BEGIN MATERIAL TO PROCESS
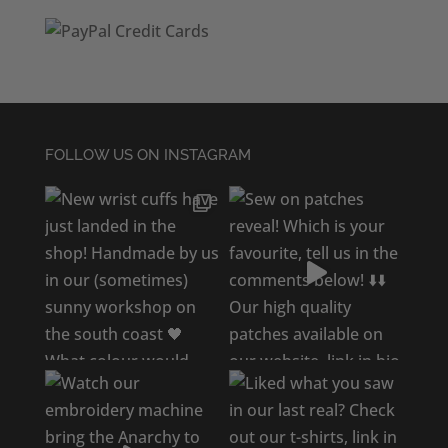
FOLLOW US ON INSTAGRAM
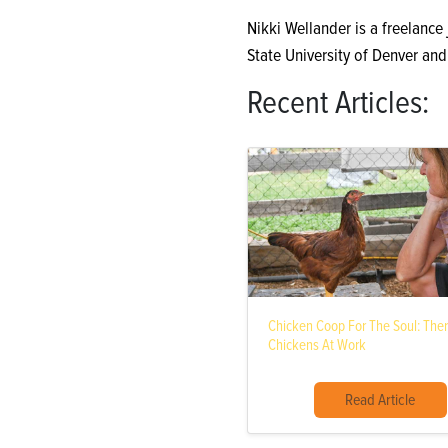
Nikki Wellander is a freelance
State University of Denver an
Recent Articles:
Chicken Coop For The Soul: The
Chickens At Work
Read Article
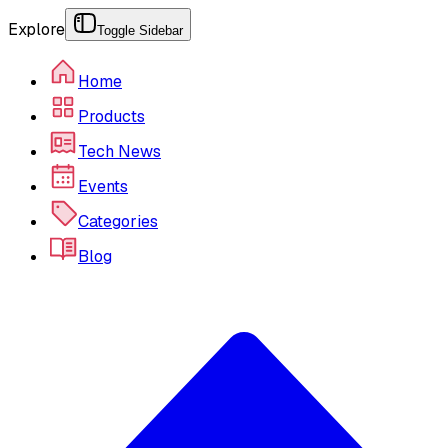
Explore
Toggle Sidebar
Home
Products
Tech News
Events
Categories
Blog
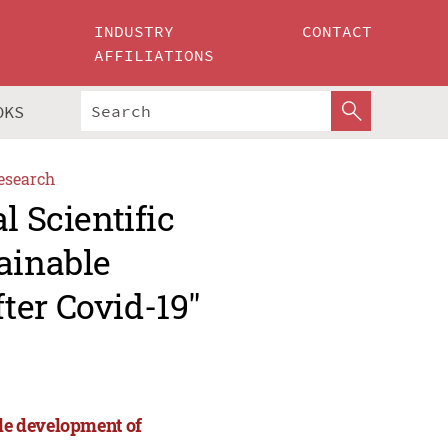
INDUSTRY
CONTACT
AFFILIATIONS
OKS
esearch
l Scientific
ainable
ter Covid-19"
ble development of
END MATERIAL TO PROCESS
WORK ITEM:
Set every entry down again word for word, but not the pictures.

EXPECTED OUTPUT:
FOLLOW US ON INSTAGRAM
Nikki Wellander is a freelance
State University of Denver an
Recent Articles:
Chicken Coop For The Soul: The
Chickens At Work
Read Article
Explore
Toggle Sidebar
Home
Products
Tech News
Events
Categories
Blog
INDUSTRY
CONTACT
AFFILIATIONS
OKS
esearch
l Scientific
ainable
ter Covid-19"
ble development of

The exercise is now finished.